### Exercise details
Repeat each record exactly, skipping the pictures.

### Recorded information
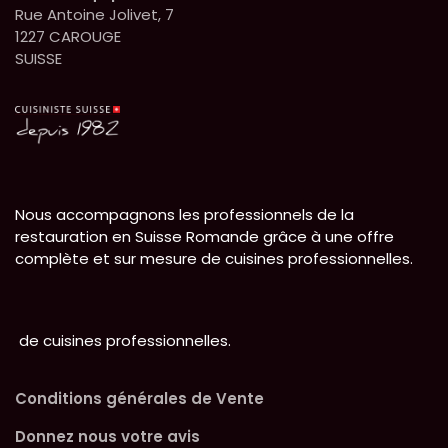
Rue Antoine Jolivet, 7
1227 CAROUGE
SUISSE
Nous accompagnons les professionnels de la
restauration en Suisse Romande grâce à une offre
complète et sur mesure de cuisines professionnelles.
de cuisines professionnelles.
Conditions générales de Vente
Donnez nous votre avis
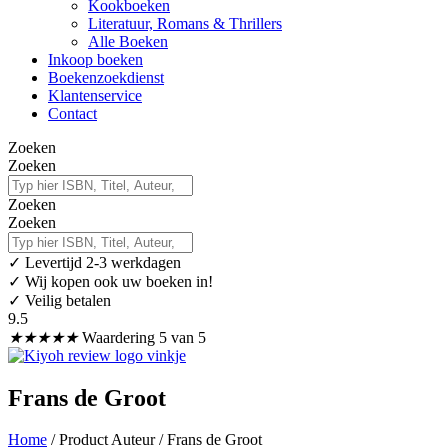
Kookboeken
Literatuur, Romans & Thrillers
Alle Boeken
Inkoop boeken
Boekenzoekdienst
Klantenservice
Contact
Zoeken
Zoeken
Zoeken
Zoeken
✓
Levertijd 2-3 werkdagen
✓ Wij kopen ook uw boeken in!
✓ Veilig betalen
9.5
★
★
★
★
★
Waardering 5 van 5
Frans de Groot
Home
/ Product Auteur / Frans de Groot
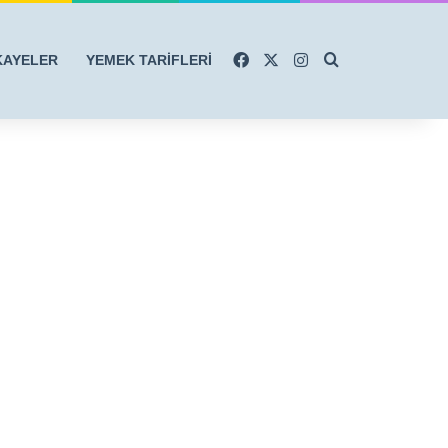
Facebook
X
Instagram
Arama yap ...
KAYELER
YEMEK TARİFLERİ
r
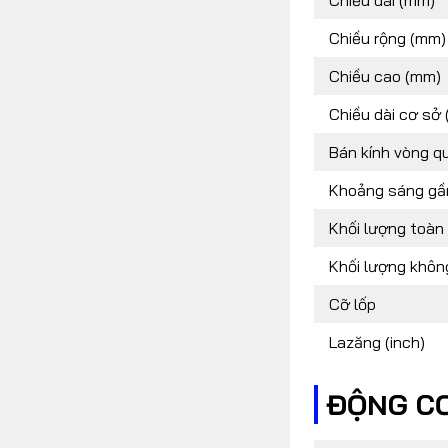
Chiều dài (mm)
Chiều rộng (mm)
Chiều cao (mm)
Chiều dài cơ sở
Bán kính vòng qu
Khoảng sáng gầ
Khối lượng toàn 
Khối lượng không
Cỡ lốp
Lazăng (inch)
ĐỘNG CƠ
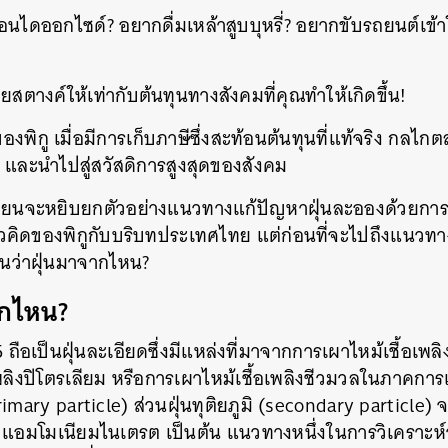
นไดออกไซด์? อยากดื่มเหล้าสูบบุหรี่? อยากขับรถยนต์เข้
SHARE
TWEET
LINE
EMAIL
ายสตางค์ให้เท่ากับต้นทุนทางสังคมที่คุณทำให้เกิดขึ้น!
ิกู เมื่อมีการเก็บภาษีซึ่งสะท้อนต้นทุนที่แท้จริง กลไ
้ง และนำไปสู่สวัสดิการสูงสุดของสังคม
เขียนจะหยิบยกตัวอย่างแนวทางแก้ปัญหาฝุ่นละอองด้วยการ
วคิดของพิกูกับบริบทประเทศไทย แต่ก่อนที่จะไปถึงแนวท
นว่าฝุ่นมาจากไหน?
ากไหน?
ถือเป็นฝุ่นละเอียดซึ่งมีแหล่งที่มาจากการเผาไหม้เชื้อเพลิ
เพลิงปิโตรเลียม หรือการเผาไหม้เชื้อเพลิงชีวมวลในภาคการเ
primary particle) ส่วนฝุ่นทุติยภูมิ (secondary particle) 
 แอมโมเนียมไนเตรต เป็นต้น แนวทางหนึ่งในการวิเคราะห์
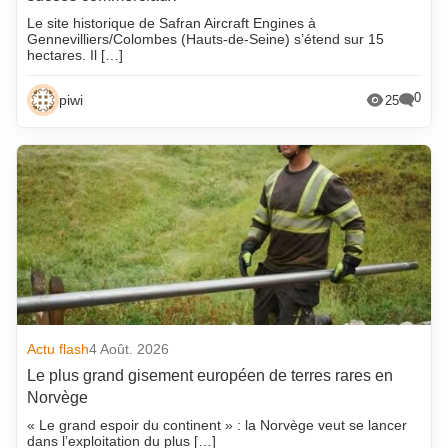
Le site historique de Safran Aircraft Engines à
Gennevilliers/Colombes (Hauts-de-Seine) s’étend sur 15
hectares. Il […]
0
piwi
25
Actu flash
4 Août. 2026
Le plus grand gisement européen de terres rares en
Norvège
« Le grand espoir du continent » : la Norvège veut se lancer
dans l’exploitation du plus […]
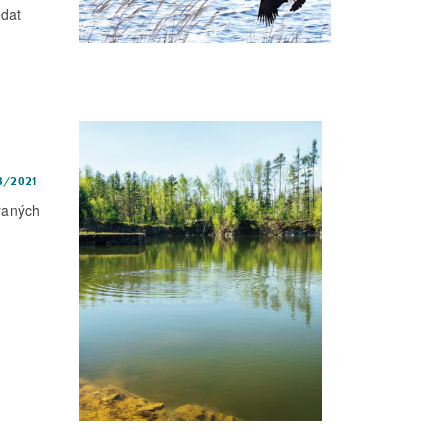
edat
3/2021
raných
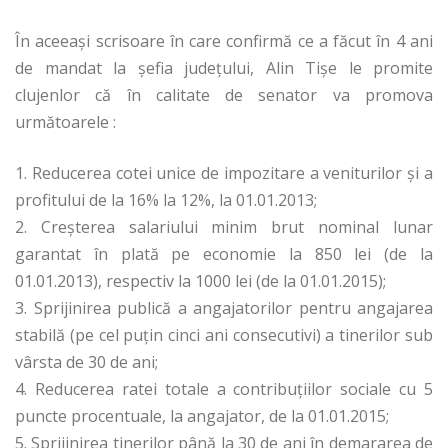
În aceeași scrisoare în care confirmă ce a făcut în 4 ani
de mandat la șefia județului, Alin Tișe le promite
clujenlor că în calitate de senator va promova
următoarele :
1. Reducerea cotei unice de impozitare a veniturilor şi a
profitului de la 16% la 12%, la 01.01.2013;
2. Creşterea salariului minim brut nominal lunar
garantat în plată pe economie la 850 lei (de la
01.01.2013), respectiv la 1000 lei (de la 01.01.2015);
3. Sprijinirea publică a angajatorilor pentru angajarea
stabilă (pe cel puţin cinci ani consecutivi) a tinerilor sub
vârsta de 30 de ani;
4. Reducerea ratei totale a contribuţiilor sociale cu 5
puncte procentuale, la angajator, de la 01.01.2015;
5. Sprijinirea tinerilor până la 30 de ani în demararea de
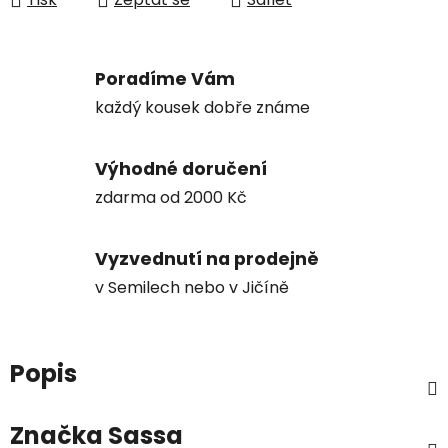
Poradíme Vám
každý kousek dobře známe
Výhodné doručení
zdarma od 2000 Kč
Vyzvednutí na prodejně
v Semilech nebo v Jičíně
Popis
Značka
Sassa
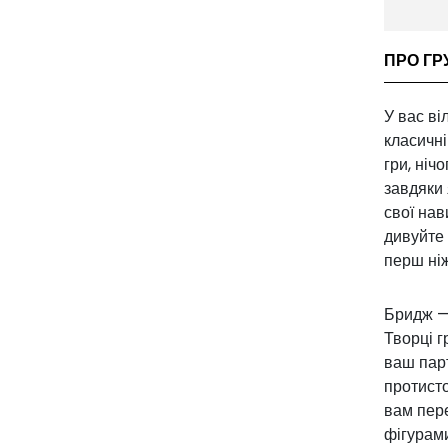
ПРО ГР
У вас ві
класичні
гри, ніч
завдяки 
свої нав
дивуйте 
перш ніж
Бридж — 
Творці г
ваш парт
протисто
вам пере
фігурами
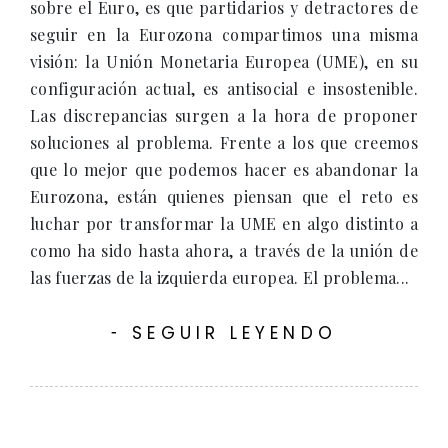
sobre el Euro, es que partidarios y detractores de
seguir en la Eurozona compartimos una misma
visión: la Unión Monetaria Europea (UME), en su
configuración actual, es antisocial e insostenible.
Las discrepancias surgen a la hora de proponer
soluciones al problema. Frente a los que creemos
que lo mejor que podemos hacer es abandonar la
Eurozona, están quienes piensan que el reto es
luchar por transformar la UME en algo distinto a
como ha sido hasta ahora, a través de la unión de
las fuerzas de la izquierda europea. El problema...
SEGUIR LEYENDO
-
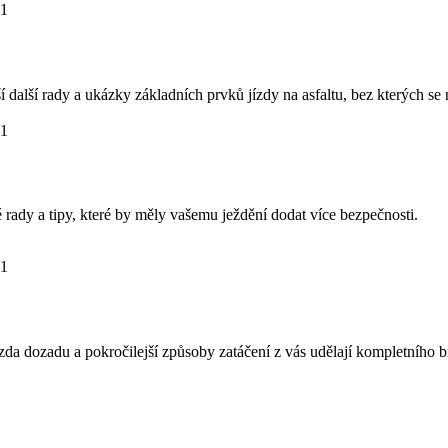
21
 další rady a ukázky základních prvků jízdy na asfaltu, bez kterých se
21
rady a tipy, které by měly vašemu ježdění dodat více bezpečnosti.
21
da dozadu a pokročilejší způsoby zatáčení z vás udělají kompletního br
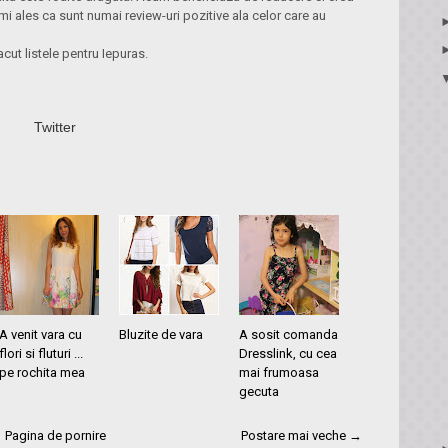
i ales ca sunt numai review-uri pozitive ala celor care au
acut listele pentru Iepuras.
Twitter
A venit vara cu
Bluzite de vara
A sosit comanda
flori si fluturi ...
Dresslink, cu cea
pe rochita mea
mai frumoasa
gecuta
Pagina de pornire
Postare mai veche →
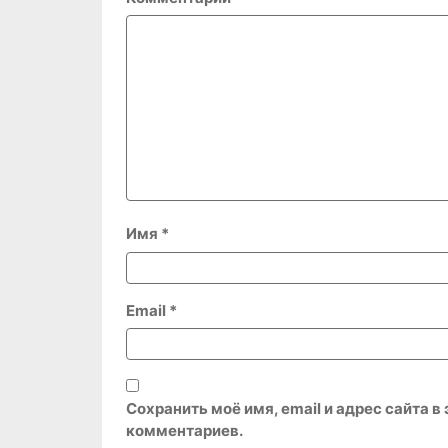
Имя
*
Email
*
Сохранить моё имя, email и адрес сайта 
комментариев.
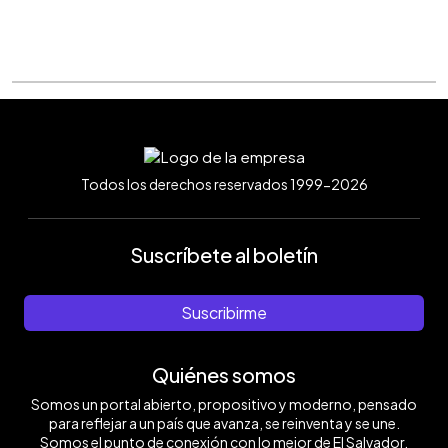
Todos los derechos reservados 1999-2026
Suscríbete al boletín
Suscribirme
Quiénes somos
Somos un portal abierto, propositivo y moderno, pensado
para reflejar a un país que avanza, se reinventa y se une.
Somos el punto de conexión con lo mejor de El Salvador.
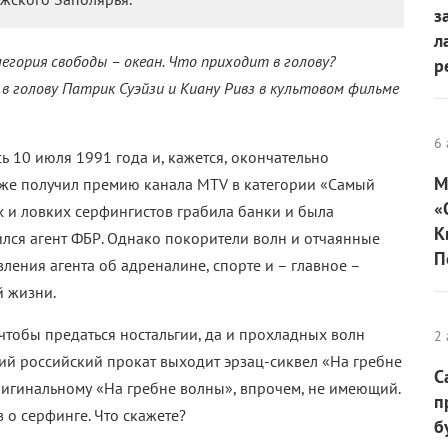
з
л
легория свободы – океан. Что приходит в голову?
р
т в голову Патрик Суэйзи и Киану Ривз в культовом фильме
6 
 10 июля 1991 года и, кажется, окончательно
М
даже получил премию канала MTV в категории «Самый
«
 и ловких серфингистов грабила банки и была
К
ился агент ФБР. Однако покорители волн и отчаянные
П
ления агента об адреналине, спорте и – главное –
й жизни.
 чтобы предаться ностальгии, да и прохладных волн
2 
кий российский прокат выходит эрзац-сиквел «На гребне
С
игинальному «На гребне волны», впрочем, не имеющий.
п
 о серфинге. Что скажете?
б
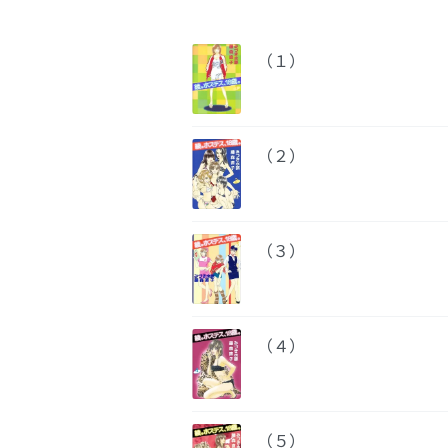
（１）
（２）
（３）
（４）
（５）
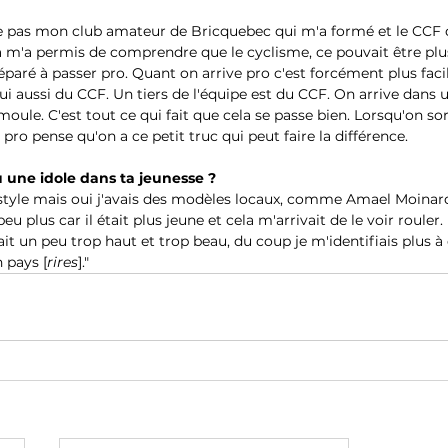
lie pas mon club amateur de Bricquebec qui m'a formé et le CCF q
m'a permis de comprendre que le cyclisme, ce pouvait être plus
éparé à passer pro. Quant on arrive pro c'est forcément plus facil
ui aussi du CCF. Un tiers de l'équipe est du CCF. On arrive dans
oule. C'est tout ce qui fait que cela se passe bien. Lorsqu'on so
 pro pense qu'on a ce petit truc qui peut faire la différence. 
 une idole dans ta jeunesse ?
style mais oui j'avais des modèles locaux, comme Amael Moinar
u plus car il était plus jeune et cela m'arrivait de le voir rouler.
it un peu trop haut et trop beau, du coup je m'identifiais plus à
 pays [
rires
]."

### Response area
Rue Antoine Jolivet, 7
1227 CAROUGE
SUISSE
Nous accompagnons les professionnels de la
restauration en Suisse Romande grâce à une offre
complète et sur mesure de cuisines professionnelles.
de cuisines professionnelles.
Conditions générales de Vente
Donnez nous votre avis
Kookboeken
Literatuur, Romans & Thrillers
Alle Boeken
Inkoop boeken
Boekenzoekdienst
Klantenservice
Contact
Zoeken
Zoeken
Zoeken
Zoeken
✓
Levertijd 2-3 werkdagen
✓ Wij kopen ook uw boeken in!
✓ Veilig betalen
9.5
★
★
★
★
★
Waardering 5 van 5
Frans de Groot
Home
/ Product Auteur / Frans de Groot
Facebook
X
Instagram
Arama yap ...
KAYELER
YEMEK TARİFLERİ
r
Chiều dài (mm)
Chiều rộng (mm)
Chiều cao (mm)
Chiều dài cơ sở
Bán kính vòng qu
Khoảng sáng gầ
Khối lượng toàn 
Khối lượng không
Cỡ lốp
Lazăng (inch)
ĐỘNG CƠ
นไดออกไซด์? อยากดื่มเหล้าสูบบุหรี่? อยากขับรถยนต์เข้
SHARE
TWEET
LINE
EMAIL
ายสตางค์ให้เท่ากับต้นทุนทางสังคมที่คุณทำให้เกิดขึ้น!
ิกู เมื่อมีการเก็บภาษีซึ่งสะท้อนต้นทุนที่แท้จริง กลไ
้ง และนำไปสู่สวัสดิการสูงสุดของสังคม
เขียนจะหยิบยกตัวอย่างแนวทางแก้ปัญหาฝุ่นละอองด้วยการ
วคิดของพิกูกับบริบทประเทศไทย แต่ก่อนที่จะไปถึงแนวท
นว่าฝุ่นมาจากไหน?
ากไหน?
ถือเป็นฝุ่นละเอียดซึ่งมีแหล่งที่มาจากการเผาไหม้เชื้อเพลิ
เพลิงปิโตรเลียม หรือการเผาไหม้เชื้อเพลิงชีวมวลในภาคการเ
primary particle) ส่วนฝุ่นทุติยภูมิ (secondary particle) 
 แอมโมเนียมไนเตรต เป็นต้น แนวทางหนึ่งในการวิเคราะห์
Le site historique de Safran Aircraft Engines à
Gennevilliers/Colombes (Hauts-de-Seine) s’étend sur 15
hectares. Il […]
0
piwi
25
Actu flash
4 Août. 2026
Le plus grand gisement européen de terres rares en
Norvège
« Le grand espoir du continent » : la Norvège veut se lancer
dans l’exploitation du plus […]
edat
3/2021
raných
În aceeași scrisoare în care confirmă ce a făcut în 4 ani
de mandat la șefia județului, Alin Tișe le promite
clujenlor că în calitate de senator va promova
următoarele :
1. Reducerea cotei unice de impozitare a veniturilor şi a
profitului de la 16% la 12%, la 01.01.2013;
2. Creşterea salariului minim brut nominal lunar
garantat în plată pe economie la 850 lei (de la
01.01.2013), respectiv la 1000 lei (de la 01.01.2015);
3. Sprijinirea publică a angajatorilor pentru angajarea
stabilă (pe cel puţin cinci ani consecutivi) a tinerilor sub
vârsta de 30 de ani;
4. Reducerea ratei totale a contribuţiilor sociale cu 5
puncte procentuale, la angajator, de la 01.01.2015;
5. Sprijinirea tinerilor până la 30 de ani în demararea de
Poradíme Vám
každý kousek dobře známe
Výhodné doručení
zdarma od 2000 Kč
Vyzvednutí na prodejně
v Semilech nebo v Jičíně
Popis
Značka
Sassa
ПРО ГР
У вас ві
класичні
гри, ніч
завдяки 
свої нав
дивуйте 
перш ніж
Бридж — 
Творці г
ваш парт
протисто
вам пере
фігурами
sobre el Euro, es que partidarios y detractores de
seguir en la Eurozona compartimos una misma
visión: la Unión Monetaria Europea (UME), en su
configuración actual, es antisocial e insostenible.
Las discrepancias surgen a la hora de proponer
soluciones al problema. Frente a los que creemos
que lo mejor que podemos hacer es abandonar la
Eurozona, están quienes piensan que el reto es
luchar por transformar la UME en algo distinto a
como ha sido hasta ahora, a través de la unión de
las fuerzas de la izquierda europea. El problema...
SEGUIR LEYENDO
-
21
 další rady a ukázky základních prvků jízdy na asfaltu, bez kterých se
21
rady a tipy, které by měly vašemu ježdění dodat více bezpečnosti.
21
da dozadu a pokročilejší způsoby zatáčení z vás udělají kompletního br
i ales ca sunt numai review-uri pozitive ala celor care au
acut listele pentru Iepuras.
Twitter
A venit vara cu
Bluzite de vara
A sosit comanda
flori si fluturi ...
Dresslink, cu cea
pe rochita mea
mai frumoasa
gecuta
Pagina de pornire
Postare mai veche →
Имя
*
Email
*
Сохранить моё имя, email и адрес сайта 
комментариев.
Todos los derechos reservados 1999-2026
Suscríbete al boletín
Suscribirme
Quiénes somos
Somos un portal abierto, propositivo y moderno, pensado
para reflejar a un país que avanza, se reinventa y se une.
Somos el punto de conexión con lo mejor de El Salvador.
з
л
легория свободы – океан. Что приходит в голову?
р
т в голову Патрик Суэйзи и Киану Ривз в культовом фильме
6 
 10 июля 1991 года и, кажется, окончательно
М
даже получил премию канала MTV в категории «Самый
«
 и ловких серфингистов грабила банки и была
К
ился агент ФБР. Однако покорители волн и отчаянные
П
ления агента об адреналине, спорте и – главное –
й жизни.
 чтобы предаться ностальгии, да и прохладных волн
2 
кий российский прокат выходит эрзац-сиквел «На гребне
С
игинальному «На гребне волны», впрочем, не имеющий.
п
 о серфинге. Что скажете?
б
（１）
（２）
（３）
（４）
（５）
lie pas mon club amateur de Bricquebec qui m'a formé et le CCF q
m'a permis de comprendre que le cyclisme, ce pouvait être plus
éparé à passer pro. Quant on arrive pro c'est forcément plus facil
ui aussi du CCF. Un tiers de l'équipe est du CCF. On arrive dans
oule. C'est tout ce qui fait que cela se passe bien. Lorsqu'on so
 pro pense qu'on a ce petit truc qui peut faire la différence. 
 une idole dans ta jeunesse ?
style mais oui j'avais des modèles locaux, comme Amael Moinar
u plus car il était plus jeune et cela m'arrivait de le voir rouler.
it un peu trop haut et trop beau, du coup je m'identifiais plus à
 pays [
rires
]."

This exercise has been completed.